- THE TASK -
For each entry below, copy the text exactly and leave out any picture.

- TASK DATA -
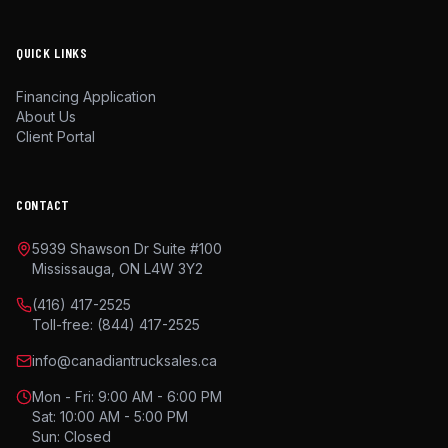
QUICK LINKS
Financing Application
About Us
Client Portal
CONTACT
5939 Shawson Dr Suite #100
Mississauga, ON L4W 3Y2
(416) 417-2525
Toll-free:
(844) 417-2525
info@canadiantrucksales.ca
Mon - Fri: 9:00 AM - 6:00 PM
Sat: 10:00 AM - 5:00 PM
Sun: Closed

- YOUR SOLUTION -
QUICK LINKS
Financing Application
About Us
Client Portal
CONTACT
5939 Shawson Dr Suite #100
Mississauga, ON L4W 3Y2
(416) 417-2525
Toll-free:
(844) 417-2525
info@canadiantrucksales.ca
Mon - Fri: 9:00 AM - 6:00 PM
Sat: 10:00 AM - 5:00 PM
Sun: Closed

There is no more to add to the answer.